When Reasoning Models Go Wrong: Limits of Complex Problem-Solving

Recent advancements in language models have led to the development of Large Reasoning Models (LRMs), which can generate detailed thinking processes before providing answers. However, their true capabilities, scalability, and limitations are still unclear.

Existing evaluations focus on benchmark tests that emphasize final answer accuracy but often overlook the reasoning traces’ structure and quality. To address this, researchers have created controllable puzzle environments to manipulate compositional complexity while maintaining logical structures.

The results show that frontier LRMs face a complete accuracy collapse beyond certain complexities. They also exhibit a counter-intuitive scaling limit: their reasoning effort increases with problem complexity until it declines despite having an adequate token budget.

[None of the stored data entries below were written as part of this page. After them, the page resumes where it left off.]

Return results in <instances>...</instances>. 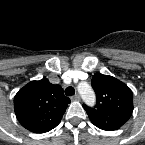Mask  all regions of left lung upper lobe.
Listing matches in <instances>:
<instances>
[{
	"label": "left lung upper lobe",
	"mask_w": 145,
	"mask_h": 145,
	"mask_svg": "<svg viewBox=\"0 0 145 145\" xmlns=\"http://www.w3.org/2000/svg\"><path fill=\"white\" fill-rule=\"evenodd\" d=\"M91 83L96 93L97 103L94 107L83 105L90 121L102 130L119 129L132 115V91L118 79L101 73H96Z\"/></svg>",
	"instance_id": "5c2ea615"
}]
</instances>
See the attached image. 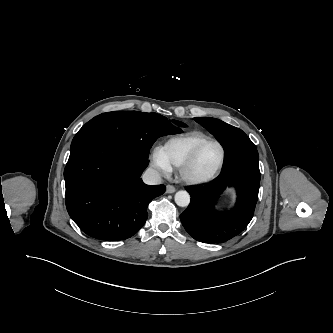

Comparing LRMs with standard LLM counterparts under equivalent inference compute reveals three performance regimes:

1. Low-complexity tasks where standard models outperform LRMs.
2. Medium-complexity tasks where additional thinking in LRMs demonstrates advantage.
3. High-complexity tasks where both models experience complete collapse.

LRMs have limitations, including failing to use explicit algorithms and reason inconsistently across puzzles. The analysis of reasoning traces reveals patterns of explored solutions and computational behavior, highlighting the strengths and weaknesses of these models.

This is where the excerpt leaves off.